Luca Frulloni, presidente Sige e professore ordinario di Gastroenterologia presso l'Università di Verona, ha sottolineato l'impatto significativo delle malattie dell'apparato digerente in Italia, rappresentando la terza causa di ricovero ordinario. Ha spiegato che la creazione di linee guida sulle malattie gastrointestinali più comuni è un tentativo di fornire uno strumento adeguato a tutti i medici per migliorare diagnosi e cura dei pazienti, nonché per contenere i costi sanitari.

Tra i punti chiave evidenziati dagli esperti delle linee guida, si sottolinea l'importanza di non intraprendere una dieta priva di glutine prima di completare l'iter diagnostico e di eseguire la corretta sierologia degli anticorpi antitransglutaminasi IgA e IgA totali.
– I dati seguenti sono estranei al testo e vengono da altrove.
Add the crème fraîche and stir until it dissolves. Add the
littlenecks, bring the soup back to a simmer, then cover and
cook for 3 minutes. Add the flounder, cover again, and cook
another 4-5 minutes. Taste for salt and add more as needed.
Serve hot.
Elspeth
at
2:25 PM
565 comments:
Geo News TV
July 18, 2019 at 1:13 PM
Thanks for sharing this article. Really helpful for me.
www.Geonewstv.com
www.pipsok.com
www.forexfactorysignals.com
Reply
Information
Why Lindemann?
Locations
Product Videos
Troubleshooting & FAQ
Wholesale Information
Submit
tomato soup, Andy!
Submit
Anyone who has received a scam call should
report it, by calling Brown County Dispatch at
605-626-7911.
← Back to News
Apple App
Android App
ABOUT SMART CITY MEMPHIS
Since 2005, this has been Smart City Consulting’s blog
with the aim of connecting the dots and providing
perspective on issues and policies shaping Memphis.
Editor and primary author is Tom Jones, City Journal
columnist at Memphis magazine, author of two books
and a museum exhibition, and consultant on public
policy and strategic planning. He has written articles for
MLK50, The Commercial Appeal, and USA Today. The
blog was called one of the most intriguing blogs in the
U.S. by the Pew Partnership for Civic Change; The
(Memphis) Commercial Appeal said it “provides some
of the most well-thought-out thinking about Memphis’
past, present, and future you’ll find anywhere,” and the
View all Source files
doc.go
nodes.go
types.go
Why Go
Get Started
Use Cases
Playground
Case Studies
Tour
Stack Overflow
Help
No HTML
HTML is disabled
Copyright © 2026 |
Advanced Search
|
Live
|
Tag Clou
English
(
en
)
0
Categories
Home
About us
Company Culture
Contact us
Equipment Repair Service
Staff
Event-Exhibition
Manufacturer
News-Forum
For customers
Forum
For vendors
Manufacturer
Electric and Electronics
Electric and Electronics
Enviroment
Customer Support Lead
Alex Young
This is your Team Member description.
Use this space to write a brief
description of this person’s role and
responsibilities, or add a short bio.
Viene inoltre espressa la raccomandazione di non fare affidamento sui test delle intolleranze alimentari.

La senatrice Elena Murelli, componente della Commissione Affari sociali, sanità e lavoro pubblico e privato del Senato e promotrice dell'Intergruppo parlamentare su malattia celiaca e allergie alimentari, ha sottolineato l'importanza di diffondere informazioni attraverso i media per combattere la discriminazione nei confronti dei celiaci. Ha notato che molti li osservano con sospetto, pensando erroneamente che la dieta senza glutine sia finalizzata solo alla perdita di peso.